Dalam masa Pemberlakuan Pembatasan Kegiatan Masyarakat (selanjutnya disebut PPKM), pemerintah sudah menerbitkan banyak kebijakan, salah satunya dengan mengeluarkan Instruksi Menteri Dalam Negeri Nomor 15 Tahun 2021 tentang Pemberlakuan Pembatasan Kegiatan Masyarakat Darurat Coronavirus Disease 2019 di Wilayah Jawa dan Bali (selanjutnya disebut Instruksi Mendagri 15/2021). Dalam Instruksi Mendagri 15/2021, dimungkinkan dilakukannya kegiatan Work From Office (selanjutnya disebut WFO) hanya pada 2 (dua) sektor, yaitu sektor esensial dan sektor kritikal. Dalam sektor esensial, memberlakukan maksimal 50% (lima puluh persen) atau juga memberlakukan 25% (dua puluh lima persen) untuk staf yang bisa melakukan WFO. Sektor esensial mencakup di bidang keuangan, perbankan, pasar modal dan sistem pembayaran.

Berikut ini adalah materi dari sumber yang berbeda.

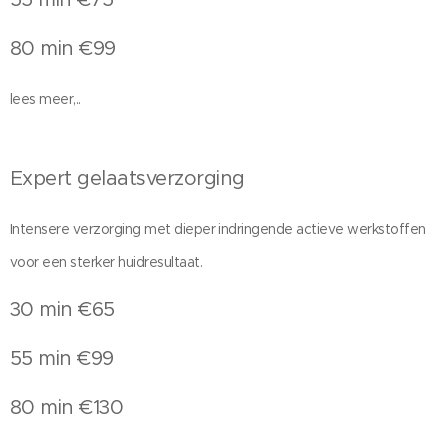
80 min €99
lees meer,..
Expert gelaatsverzorging
Intensere verzorging met dieper indringende actieve werkstoffen
voor een sterker huidresultaat.
30 min €65
55 min €99
80 min €130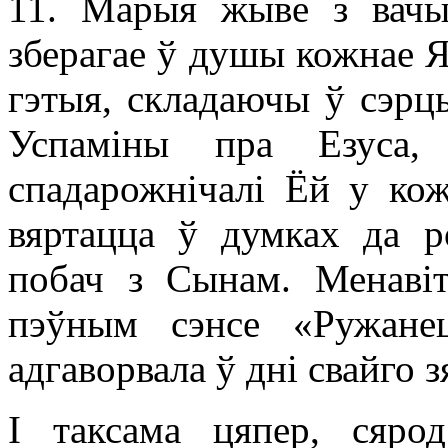
11. Марыя жыве з вачы
зберагае ў душы кожнае Я
гэтыя, складаючы ў сэрцы 
Успаміны пра Езуса
спадарожнічалі Ёй у кож
вяртацца ў думках да р
побач з Сынам. Менавіт
пэўным сэнсе «Ружане
адгаворвала ў дні свайго 
І таксама цяпер, сяро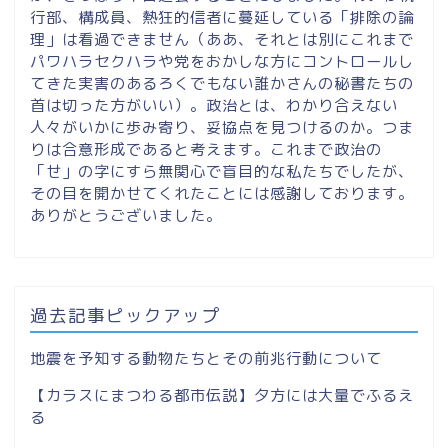
行部、構成員、熱狂的信者に蔓延している「排除の論
理」は看過できません（ああ、それとは別にこれまで
パワハラセクハラや党をおかしな方にコントロールし
てきた実害のあるろくでもない誰かさんの秘書たちの
首は切った方がいい）。政治とは、わかり合えない
人々がいかに歩み寄り、妥協点を見つけるのか。つま
りは合意形成であると考えます。これまで政治の
「せ」の字にすら無関心で盲目的な私たちでしたが、
その目を開かせてくれたことには感謝しております。
ありがとうございました。
過去記事ピックアップ
地震を予知する動物たちとその前兆行動について
【カラスにまつわる都市伝説】夕方には大量でふるえ
る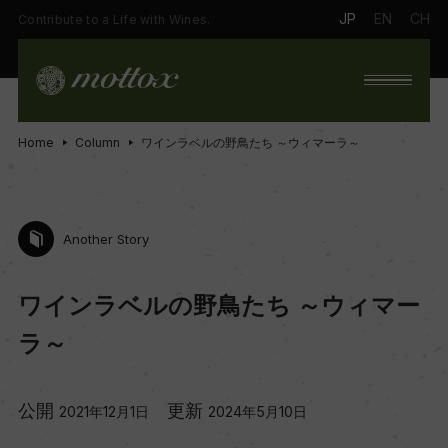
JP
EN
CH
Contribute to a Life with Wines.
Home
Column
ワインラベルの野鳥たち ～ウィマーラ～
Another Story
ワインラベルの野鳥たち ～ウィマー
ラ～
公開
更新
2021年12月1日
2024年5月10日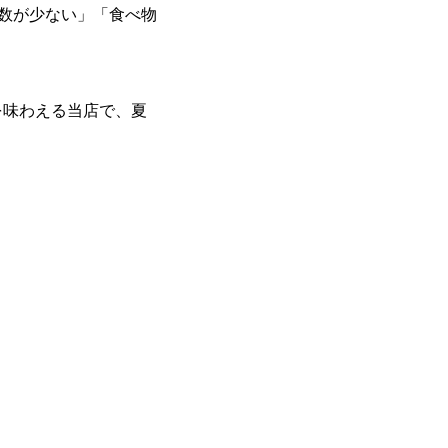
ー数が少ない」「食べ物
を味わえる当店で、夏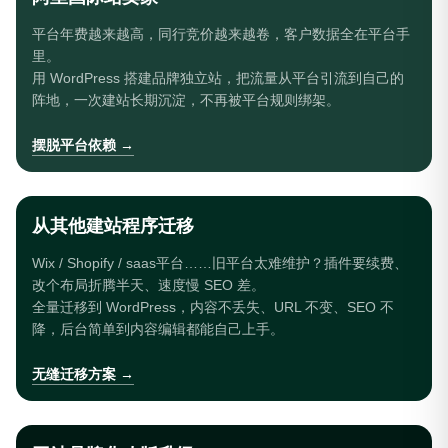
平台年费越来越高，同行竞价越来越卷，客户数据全在平台手
里。
用 WordPress 搭建品牌独立站，把流量从平台引流到自己的
阵地，一次建站长期沉淀，不再被平台规则绑架。
摆脱平台依赖 →
从其他建站程序迁移
Wix / Shopify / saas平台……旧平台太难维护？插件要续费、
改个布局折腾半天、速度慢 SEO 差。
全量迁移到 WordPress，内容不丢失、URL 不变、SEO 不
降，后台简单到内容编辑都能自己上手。
无缝迁移方案 →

Sementara, dalam sektor kritikal memberlakukan maksimal 100% (seratus persen) staf yang dapat melakukan WFO. Sektor kritikal untuk bidang-bidang prioritas, seperti kesehatan, keamanan, industri makanan dan minuman.

Instruksi Mendagri 15/2021 merupakan perkembangan dari kebijakan-kebijakan sebelumnya yang serupa, seperti istilah Pembatasan Sosial Berskala Besar (selanjutnya disebut PSBB) yang semulanya pada intinya bertujuan untuk mengatasi atau menanggulangi penularan virus Coronavirus Disease 2019 (selanjutnya disebut Covid-19). Adanya kebijakan PPKM itu juga bertujuan untuk mengurangi mobilitas. Dari segi kebijakan dan kepentingan publik, mengeluarkan kebijakan PPKM merupakan suatu hal yang wajar yang tidak hanya mengatur masyarakat, tetapi juga mengatur negara. Ketika berbicara profesi hukum dalam hal ini advokat akan ada pengaruh, dampak, dan implikasinya dari dikeluarkan kebijakan PPKM. Advokat secara umum diartikan sebagai salah satu pengemban profesi hukum. Dari segi Undang-Undang Nomor 18 Tahun 2003 tentang Advokat (selanjutnya UU Advokat), advokat sebagai orang yang melakukan pelayanan jasa hukum dan mempunyai fungsi sebagai penegak hukum. Ketika berbicara advokat sebagai penegak hukum, maka advokat juga bagian dari sistem penegakan hukum. Ketika berbicara sistem penegakan hukum, maka itu juga melibatkan profesi lain yang kedudukannya menjadi bagian dari aparat negara, seperti kepolisian, kejaksaan, kehakiman, dan lain-lain. Dalam Instruksi Mendagri 15/2021, menyatakan bahwa sektor pemerintahan yang memberikan pelayanan publik masuk ke dalam sektor esensial. Dengan demikian, kepolisian, kejaksaan dan kehakiman bisa dinyatakan sebagai sektor pemerintahan yang memberikan pelayanan publik.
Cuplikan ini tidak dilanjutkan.